The baby i.e. Ukraine, at least the Ukraine of anti-Russian Ukraine nationalists, understandably doesn’t feel this way.
And I think that might be where Professor Snyder stands.
He sees the current situation as a recapitulation of the destruction of Poland at the hands of Stalin and Hitler. He perhaps yearns for an alternative future, in which the West redeems itself for its abandonment of Poland by supporting Ukraine in its efforts to achieve genuine political, military, and psychological independence of Russia.
In other words, for Snyder perhaps he sees the struggle in Ukraine is an attempt to regain moral agency both for Ukraine and for its Western backers, just as Putin is trying to strip it away.
For most of the world, perhaps, the current crisis in Ukraine is primarily a dust-up between an inept and hopelessly compromised pro-Western government in Kyiv versus suspicious and aggrieved ethnic Russians in the east.

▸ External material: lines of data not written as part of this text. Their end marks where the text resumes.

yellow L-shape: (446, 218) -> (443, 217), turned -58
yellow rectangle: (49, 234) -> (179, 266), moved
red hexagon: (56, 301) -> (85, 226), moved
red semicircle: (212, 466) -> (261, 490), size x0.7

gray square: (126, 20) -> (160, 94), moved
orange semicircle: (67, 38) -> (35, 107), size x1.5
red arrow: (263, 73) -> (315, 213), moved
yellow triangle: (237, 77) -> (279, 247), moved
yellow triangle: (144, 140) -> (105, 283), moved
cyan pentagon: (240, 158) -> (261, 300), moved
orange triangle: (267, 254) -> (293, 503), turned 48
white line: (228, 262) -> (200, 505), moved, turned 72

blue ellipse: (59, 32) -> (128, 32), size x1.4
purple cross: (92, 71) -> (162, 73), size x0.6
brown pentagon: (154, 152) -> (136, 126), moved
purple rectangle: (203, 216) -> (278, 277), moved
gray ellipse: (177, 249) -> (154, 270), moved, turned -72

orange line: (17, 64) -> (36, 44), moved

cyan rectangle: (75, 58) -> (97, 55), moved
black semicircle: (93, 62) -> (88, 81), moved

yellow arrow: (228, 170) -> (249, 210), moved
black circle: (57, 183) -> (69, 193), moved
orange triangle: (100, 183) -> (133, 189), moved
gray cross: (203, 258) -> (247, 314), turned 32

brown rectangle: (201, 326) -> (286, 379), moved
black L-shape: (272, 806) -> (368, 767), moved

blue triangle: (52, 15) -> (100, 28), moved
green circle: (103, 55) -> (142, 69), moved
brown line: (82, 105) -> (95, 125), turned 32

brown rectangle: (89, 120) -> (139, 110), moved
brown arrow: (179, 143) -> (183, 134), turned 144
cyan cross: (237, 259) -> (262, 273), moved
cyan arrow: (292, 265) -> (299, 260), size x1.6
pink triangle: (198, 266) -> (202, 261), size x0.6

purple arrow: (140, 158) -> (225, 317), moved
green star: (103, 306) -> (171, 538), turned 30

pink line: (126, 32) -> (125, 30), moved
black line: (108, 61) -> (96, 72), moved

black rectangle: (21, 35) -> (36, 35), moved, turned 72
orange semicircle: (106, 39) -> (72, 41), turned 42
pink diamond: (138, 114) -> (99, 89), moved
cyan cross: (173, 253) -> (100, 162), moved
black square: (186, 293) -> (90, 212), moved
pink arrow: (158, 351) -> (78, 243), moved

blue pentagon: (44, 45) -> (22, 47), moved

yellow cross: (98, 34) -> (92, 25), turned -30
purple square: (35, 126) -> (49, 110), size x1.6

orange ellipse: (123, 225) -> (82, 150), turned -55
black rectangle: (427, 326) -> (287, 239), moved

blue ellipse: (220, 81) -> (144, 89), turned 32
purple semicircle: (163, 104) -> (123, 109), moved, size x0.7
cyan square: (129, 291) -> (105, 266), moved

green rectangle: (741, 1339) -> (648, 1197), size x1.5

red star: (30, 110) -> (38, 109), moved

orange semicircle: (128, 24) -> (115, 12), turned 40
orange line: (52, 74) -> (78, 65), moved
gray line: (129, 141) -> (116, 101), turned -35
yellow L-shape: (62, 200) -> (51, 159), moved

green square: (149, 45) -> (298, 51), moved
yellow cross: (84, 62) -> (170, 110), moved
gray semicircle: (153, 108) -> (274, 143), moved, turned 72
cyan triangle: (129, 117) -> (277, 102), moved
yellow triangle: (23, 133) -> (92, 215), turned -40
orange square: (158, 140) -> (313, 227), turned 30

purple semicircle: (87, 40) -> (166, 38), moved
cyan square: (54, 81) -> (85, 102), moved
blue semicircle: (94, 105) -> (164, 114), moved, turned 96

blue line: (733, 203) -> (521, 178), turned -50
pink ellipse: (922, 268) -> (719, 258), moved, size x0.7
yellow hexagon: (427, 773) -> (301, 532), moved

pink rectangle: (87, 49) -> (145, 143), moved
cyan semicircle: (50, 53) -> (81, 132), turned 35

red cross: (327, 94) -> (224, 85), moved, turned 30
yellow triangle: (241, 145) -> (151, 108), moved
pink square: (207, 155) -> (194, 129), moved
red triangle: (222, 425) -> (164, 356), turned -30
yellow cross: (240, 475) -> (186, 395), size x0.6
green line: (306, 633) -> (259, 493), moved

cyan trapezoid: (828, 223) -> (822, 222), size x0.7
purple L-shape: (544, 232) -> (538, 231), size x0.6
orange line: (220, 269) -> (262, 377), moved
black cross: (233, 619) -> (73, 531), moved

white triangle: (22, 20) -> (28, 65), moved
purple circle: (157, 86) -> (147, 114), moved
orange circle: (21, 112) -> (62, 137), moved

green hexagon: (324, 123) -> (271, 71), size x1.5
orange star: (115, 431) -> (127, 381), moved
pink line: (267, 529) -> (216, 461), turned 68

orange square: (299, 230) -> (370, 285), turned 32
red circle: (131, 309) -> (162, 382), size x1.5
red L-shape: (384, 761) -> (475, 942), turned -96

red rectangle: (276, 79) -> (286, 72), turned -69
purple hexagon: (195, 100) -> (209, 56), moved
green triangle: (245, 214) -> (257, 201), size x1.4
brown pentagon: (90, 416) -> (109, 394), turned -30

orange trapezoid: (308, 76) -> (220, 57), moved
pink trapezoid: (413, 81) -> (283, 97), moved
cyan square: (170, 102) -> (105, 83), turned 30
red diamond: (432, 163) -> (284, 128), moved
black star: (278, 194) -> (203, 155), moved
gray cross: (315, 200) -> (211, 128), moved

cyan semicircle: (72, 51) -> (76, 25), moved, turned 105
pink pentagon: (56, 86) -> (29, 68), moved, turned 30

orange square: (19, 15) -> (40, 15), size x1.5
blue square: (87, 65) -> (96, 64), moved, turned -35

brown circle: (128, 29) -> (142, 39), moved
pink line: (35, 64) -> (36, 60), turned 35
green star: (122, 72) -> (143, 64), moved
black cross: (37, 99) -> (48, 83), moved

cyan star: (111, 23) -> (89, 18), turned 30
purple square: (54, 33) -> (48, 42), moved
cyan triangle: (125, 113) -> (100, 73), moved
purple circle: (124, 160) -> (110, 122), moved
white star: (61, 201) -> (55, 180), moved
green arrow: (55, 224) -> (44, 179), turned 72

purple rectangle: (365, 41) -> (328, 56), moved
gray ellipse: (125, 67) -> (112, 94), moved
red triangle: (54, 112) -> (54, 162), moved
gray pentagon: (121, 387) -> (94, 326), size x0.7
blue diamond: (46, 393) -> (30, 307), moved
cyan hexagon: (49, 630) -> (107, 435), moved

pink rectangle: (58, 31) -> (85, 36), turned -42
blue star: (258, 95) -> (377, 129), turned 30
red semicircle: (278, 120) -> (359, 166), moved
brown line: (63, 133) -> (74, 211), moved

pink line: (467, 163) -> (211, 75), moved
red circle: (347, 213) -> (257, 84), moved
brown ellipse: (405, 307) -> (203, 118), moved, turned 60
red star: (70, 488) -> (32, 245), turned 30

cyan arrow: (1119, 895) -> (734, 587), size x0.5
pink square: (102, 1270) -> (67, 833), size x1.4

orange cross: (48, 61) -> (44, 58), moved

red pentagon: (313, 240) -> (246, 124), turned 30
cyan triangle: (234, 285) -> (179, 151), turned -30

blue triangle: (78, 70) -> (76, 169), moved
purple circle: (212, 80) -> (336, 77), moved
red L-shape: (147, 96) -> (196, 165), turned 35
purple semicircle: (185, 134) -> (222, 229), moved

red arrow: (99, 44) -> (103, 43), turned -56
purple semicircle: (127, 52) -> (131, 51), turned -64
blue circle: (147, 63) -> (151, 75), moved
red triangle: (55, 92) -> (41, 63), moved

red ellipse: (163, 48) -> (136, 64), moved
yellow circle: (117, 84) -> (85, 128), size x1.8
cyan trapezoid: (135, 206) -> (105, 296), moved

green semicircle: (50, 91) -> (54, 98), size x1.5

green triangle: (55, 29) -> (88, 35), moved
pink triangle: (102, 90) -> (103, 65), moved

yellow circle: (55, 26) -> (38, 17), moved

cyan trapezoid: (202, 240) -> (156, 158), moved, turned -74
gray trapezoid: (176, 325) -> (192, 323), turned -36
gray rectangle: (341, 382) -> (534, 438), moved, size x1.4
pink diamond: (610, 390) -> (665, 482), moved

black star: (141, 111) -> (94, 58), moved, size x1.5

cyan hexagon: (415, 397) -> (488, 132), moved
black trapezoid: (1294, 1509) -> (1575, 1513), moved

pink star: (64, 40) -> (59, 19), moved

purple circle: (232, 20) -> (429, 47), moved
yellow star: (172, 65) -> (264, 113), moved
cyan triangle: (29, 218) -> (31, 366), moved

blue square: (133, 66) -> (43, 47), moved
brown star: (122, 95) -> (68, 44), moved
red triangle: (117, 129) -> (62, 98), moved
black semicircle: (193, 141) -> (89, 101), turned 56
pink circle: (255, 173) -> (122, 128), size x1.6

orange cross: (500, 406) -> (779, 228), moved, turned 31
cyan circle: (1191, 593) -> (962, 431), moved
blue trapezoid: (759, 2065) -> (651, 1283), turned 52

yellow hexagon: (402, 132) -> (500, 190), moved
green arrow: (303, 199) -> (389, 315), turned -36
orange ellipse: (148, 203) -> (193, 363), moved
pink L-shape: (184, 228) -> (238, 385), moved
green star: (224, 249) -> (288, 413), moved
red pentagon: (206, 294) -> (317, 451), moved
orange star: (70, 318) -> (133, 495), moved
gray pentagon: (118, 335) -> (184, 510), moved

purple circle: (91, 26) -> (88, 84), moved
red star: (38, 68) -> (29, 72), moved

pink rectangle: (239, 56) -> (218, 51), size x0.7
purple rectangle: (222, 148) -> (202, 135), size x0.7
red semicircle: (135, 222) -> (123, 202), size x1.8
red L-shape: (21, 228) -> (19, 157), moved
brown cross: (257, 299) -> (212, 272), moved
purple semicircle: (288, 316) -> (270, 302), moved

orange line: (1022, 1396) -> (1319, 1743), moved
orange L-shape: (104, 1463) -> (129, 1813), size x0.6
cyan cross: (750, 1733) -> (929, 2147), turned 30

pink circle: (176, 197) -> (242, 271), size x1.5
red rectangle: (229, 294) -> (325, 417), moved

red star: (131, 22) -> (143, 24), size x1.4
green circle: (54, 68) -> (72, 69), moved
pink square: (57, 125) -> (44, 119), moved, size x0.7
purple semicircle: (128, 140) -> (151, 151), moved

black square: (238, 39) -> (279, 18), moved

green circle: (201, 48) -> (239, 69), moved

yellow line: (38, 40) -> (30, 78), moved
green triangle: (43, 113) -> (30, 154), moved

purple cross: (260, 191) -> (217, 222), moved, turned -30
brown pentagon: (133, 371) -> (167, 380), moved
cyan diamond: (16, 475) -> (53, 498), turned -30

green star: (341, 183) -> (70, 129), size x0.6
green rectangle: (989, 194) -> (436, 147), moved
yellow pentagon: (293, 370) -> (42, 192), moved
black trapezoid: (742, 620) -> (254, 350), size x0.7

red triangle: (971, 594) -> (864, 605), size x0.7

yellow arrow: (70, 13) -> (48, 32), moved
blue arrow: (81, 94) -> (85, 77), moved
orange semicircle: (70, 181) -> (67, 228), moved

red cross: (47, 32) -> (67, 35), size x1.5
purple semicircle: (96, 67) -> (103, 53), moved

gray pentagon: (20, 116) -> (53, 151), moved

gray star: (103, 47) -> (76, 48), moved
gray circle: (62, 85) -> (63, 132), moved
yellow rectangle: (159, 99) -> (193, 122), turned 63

Professor Snyder views Ukraine as a colossal moral struggle—The Battle in Ukraine Means Everything, in the title of his most recent piece for The New Republic. His hyperbolic critique also takes the rather creepy, borderline racist clash of civilizations view of Ukraine as a Gotterdammerung between Europe and the bastard son of Genghis Khan and Fu Manchu, uhm, excuse me, “Eurasia”, an Orientalizing construct whose rather obvious problems will perhaps come back to haunt his recollection after he’s cooled off a bit:
All of this is consistent with the fundamental ideological premise of Eurasia. Whereas European integration begins from the premise that National Socialism and Stalinism were negative examples, Eurasian integration begins from the more jaded and postmodern premise that history is a grab bag of useful ideas. Whereas European integration presumes liberal democracy, Eurasian ideology explicitly rejects it. ..
Ukraine has no history without Europe, but Europe also has no history without Ukraine. Ukraine has no future without Europe, but Europe also has no future without Ukraine. Throughout the centuries, the history of Ukraine has revealed the turning points in the history of Europe. This seems still to be true today. Of course, which way things will turn still depends, at least for a little while, on the Europeans.
My personal feeling, in any event, is that politics is a poor vehicle for moral redemption and Professor Snyder has taken on an insurmountable task in attempting to regenerate Ukraine as a national and moral force with the sorry situational and human capital burdening the regime in Kyiv.
However, I guess I can’t fault him too much for trying.